Funny how things work. I had envisioned the start of school this year as a new beginning for me. Finally I would have a 6 hour stretch each day with noone but myself to take care of. Well not exactly—taking care of the house and family is my job, but at least for 6 hours a day I would not have to attend to immediate needs of others. In my fantasy, I would drop the children at school, do 15 minutes of meditation, go for a nice run or do some yoga, write a blog, research ideas for a new career, then attend to cleaning, shopping, cooking, family finances etc.

Here we are several months into it and while I have managed most of those things, they usually do not occur on the same day and not nearly as often as I would like. Instead of the nice runs, I have been going to endless doctor visits trying to fix my feet. Meditation? Not so much. I have done a bit of yoga and it is wonderful. Why don’t I do more? Career? I can’t even manage to clean the house and go to the grocery store!

I have managed a couple of trips that weren’t on the schedule–one to see my daughter (fun) and one to see my father (in ICU, but ended well), but for the most part, I have just muddled, starting one project and wandering into another and another and then its time to pick up the kids and do homework, dinner, baths and bedtime.

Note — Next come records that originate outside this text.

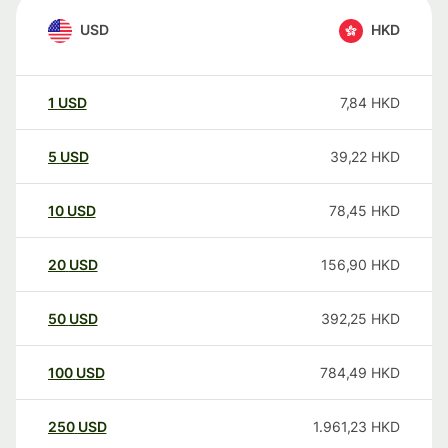
USD
HKD
1
USD
7,84
HKD
5
USD
39,22
HKD
10
USD
78,45
HKD
20
USD
156,90
HKD
50
USD
392,25
HKD
100
USD
784,49
HKD
250
USD
1.961,23
HKD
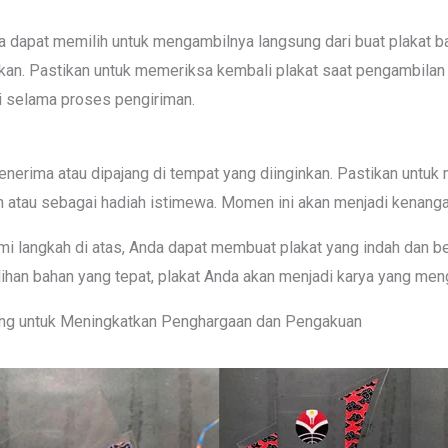
da dapat memilih untuk mengambilnya langsung dari buat plakat
nkan. Pastikan untuk memeriksa kembali plakat saat pengambila
i selama proses pengiriman.
enerima atau dipajang di tempat yang diinginkan. Pastikan untu
 atau sebagai hadiah istimewa. Momen ini akan menjadi kenanga
i langkah di atas, Anda dapat membuat plakat yang indah dan b
lihan bahan yang tepat, plakat Anda akan menjadi karya yang men
ung untuk Meningkatkan Penghargaan dan Pengakuan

Not what I had envisioned. And it really mucks up the story I had been telling myself for the last 23 years: If I could just have two minutes to rub together where I wasn’t taking care of a client or a kid or a husband, I would get myself and my house and my money in perfect shape and find my “true calling” in life.

Yesterday I was thinking of good advice I have been given over the years. The best came from my husband, “You are just going to have to be stronger.” At the time, there were a lot of bad things going on in my life and I was looking for a shoulder to cry on, so his advice wasn’t well taken. I sulked for a while and then realized that he was right. So I was.

It was amazing to find that I could be stronger instantly–just by deciding that I would be.  A mental shift that changed my world.

Anyway yesterday, I was thinking that the corollary is:

It doesn’t matter what you did to get where you are, all you can do is go from here.

But today I saw the quote from Lyndon B. Johnson and while its meaning is the same, it is more elegant and inspirational: “Yesterday is not ours to recover, but tomorrow is ours to win or to lose.” No more dwelling on my past mistakes; my focus is forward.

And as for some more best advice I was given, this time by my father:

CHARGE!

P.S. I am sure I didn’t thank either of them for their wisdom. So thanks Dad, thanks Hubby.

By Lee Brennan on Thursday, March 14, 2013

Categories: Goals, Resolution Tags: ,

One Response to “The Best Advice I’ve Ever Been GivenComment RSS feed

  • Markesens
    December 26th, 2016 3:02 pm
    #1

    As a kid I used to work at weekends, cleaning those ice cream vans that used to go around the streets and ring a bell to tell you they were there. The owner was a woman, a bit of tyrant. She worked hard herself and expected the same of those who worked for her. While i was cleaning windows on one of the vans she looked at what i was doing and said you are concentrating on the middle of the window, focus on the edges and the corners and the middle will take care of itself . it has been fifty years and it stays with me look after the details and the rest will take care of itself.